**Directions**
Which lines of the material hold the word "only"? Copy each one.

· · · · ·

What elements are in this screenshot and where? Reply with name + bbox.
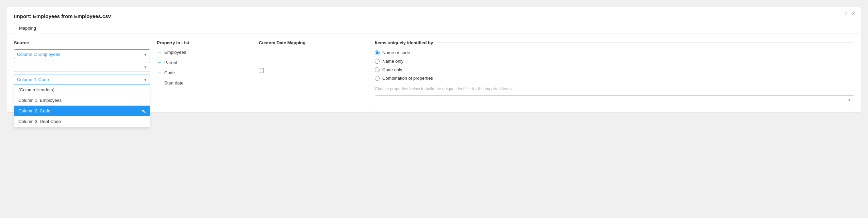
date-mapping-checkbox[interactable] bbox=[259, 68, 264, 73]
radio-item-combination[interactable]: Combination of properties bbox=[375, 76, 854, 81]
unique-identifier-column: Items uniquely identified by Name or cod… bbox=[368, 40, 854, 105]
property-label-code: Code bbox=[164, 70, 175, 75]
source-dropdown-3-value: Column 2: Code bbox=[17, 77, 49, 82]
unique-header: Items uniquely identified by bbox=[375, 40, 854, 45]
radio-combination[interactable] bbox=[375, 76, 380, 81]
radio-label-name-or-code: Name or code bbox=[382, 50, 410, 55]
dropdown-option-col1[interactable]: Column 1: Employees bbox=[14, 95, 150, 106]
source-dropdown-3-container: Column 2: Code ▼ (Column Headers) Column… bbox=[14, 75, 150, 84]
cursor-indicator: ↖ bbox=[142, 108, 146, 114]
import-dialog: ? ✕ Import: Employees from Employees.csv… bbox=[7, 7, 861, 112]
radio-item-code-only[interactable]: Code only bbox=[375, 67, 854, 72]
date-mapping-column: Custom Date Mapping bbox=[252, 40, 354, 105]
arrow-icon-parent: → bbox=[157, 60, 162, 65]
tab-mapping[interactable]: Mapping bbox=[14, 23, 41, 33]
arrow-icon-employees: → bbox=[157, 49, 162, 55]
radio-item-name-only[interactable]: Name only bbox=[375, 59, 854, 64]
radio-name-or-code[interactable] bbox=[375, 50, 380, 55]
radio-label-name-only: Name only bbox=[382, 59, 403, 64]
property-item-startdate: → Start date bbox=[157, 80, 252, 85]
dropdown-option-col2[interactable]: Column 2: Code ↖ ↖ bbox=[14, 106, 150, 116]
date-mapping-checkbox-row bbox=[259, 68, 354, 73]
section-divider bbox=[361, 40, 361, 105]
window-controls: ? ✕ bbox=[845, 11, 855, 17]
source-dropdown-3-trigger[interactable]: Column 2: Code bbox=[14, 75, 150, 84]
arrow-icon-startdate: → bbox=[157, 80, 162, 85]
tabs-bar: Mapping bbox=[7, 22, 861, 33]
radio-code-only[interactable] bbox=[375, 67, 380, 72]
source-column: Source Column 1: Employees Column 2: Cod… bbox=[14, 40, 150, 105]
radio-label-combination: Combination of properties bbox=[382, 76, 433, 81]
property-column: Property in List → Employees → Parent → … bbox=[150, 40, 252, 105]
source-dropdown-3-list: (Column Headers) Column 1: Employees Col… bbox=[14, 84, 150, 127]
radio-label-code-only: Code only bbox=[382, 67, 402, 72]
content-area: Source Column 1: Employees Column 2: Cod… bbox=[7, 33, 861, 112]
source-dropdown-1-select[interactable]: Column 1: Employees Column 2: Code Colum… bbox=[14, 49, 150, 59]
property-label-startdate: Start date bbox=[164, 80, 183, 85]
date-mapping-header: Custom Date Mapping bbox=[259, 40, 354, 45]
properties-dropdown[interactable] bbox=[375, 95, 854, 105]
radio-group: Name or code Name only Code only Combina… bbox=[375, 50, 854, 81]
property-item-parent: → Parent bbox=[157, 60, 252, 65]
unique-helper-text: Choose properties below to build the uni… bbox=[375, 86, 854, 92]
source-dropdown-2: ▼ bbox=[14, 62, 150, 72]
property-label-employees: Employees bbox=[164, 50, 186, 55]
radio-item-name-or-code[interactable]: Name or code bbox=[375, 50, 854, 55]
source-header: Source bbox=[14, 40, 150, 45]
source-dropdown-2-select[interactable] bbox=[14, 62, 150, 72]
arrow-icon-code: → bbox=[157, 70, 162, 75]
property-item-employees: → Employees bbox=[157, 49, 252, 55]
dropdown-option-col3[interactable]: Column 3: Dept Code bbox=[14, 116, 150, 127]
dialog-title: Import: Employees from Employees.csv bbox=[7, 7, 861, 22]
property-header: Property in List bbox=[157, 40, 252, 45]
property-label-parent: Parent bbox=[164, 60, 177, 65]
radio-name-only[interactable] bbox=[375, 59, 380, 64]
source-dropdown-1: Column 1: Employees Column 2: Code Colum… bbox=[14, 49, 150, 59]
dropdown-option-column-headers[interactable]: (Column Headers) bbox=[14, 84, 150, 95]
help-icon[interactable]: ? bbox=[845, 11, 848, 17]
close-icon[interactable]: ✕ bbox=[851, 11, 855, 17]
property-item-code: → Code bbox=[157, 70, 252, 75]
source-dropdown-3-wrapper: Column 2: Code ▼ bbox=[14, 75, 150, 84]
properties-dropdown-wrapper: ▼ bbox=[375, 95, 854, 105]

· · · · ·

**Output**
radio-item-code-only[interactable]: Code only bbox=[375, 67, 854, 72]
radio-item-name-only[interactable]: Name only bbox=[375, 59, 854, 64]
radio-label-name-only: Name only bbox=[382, 59, 403, 64]
radio-code-only[interactable] bbox=[375, 67, 380, 72]
radio-label-code-only: Code only bbox=[382, 67, 402, 72]
radio-group: Name or code Name only Code only Combina… bbox=[375, 50, 854, 81]
radio-name-only[interactable] bbox=[375, 59, 380, 64]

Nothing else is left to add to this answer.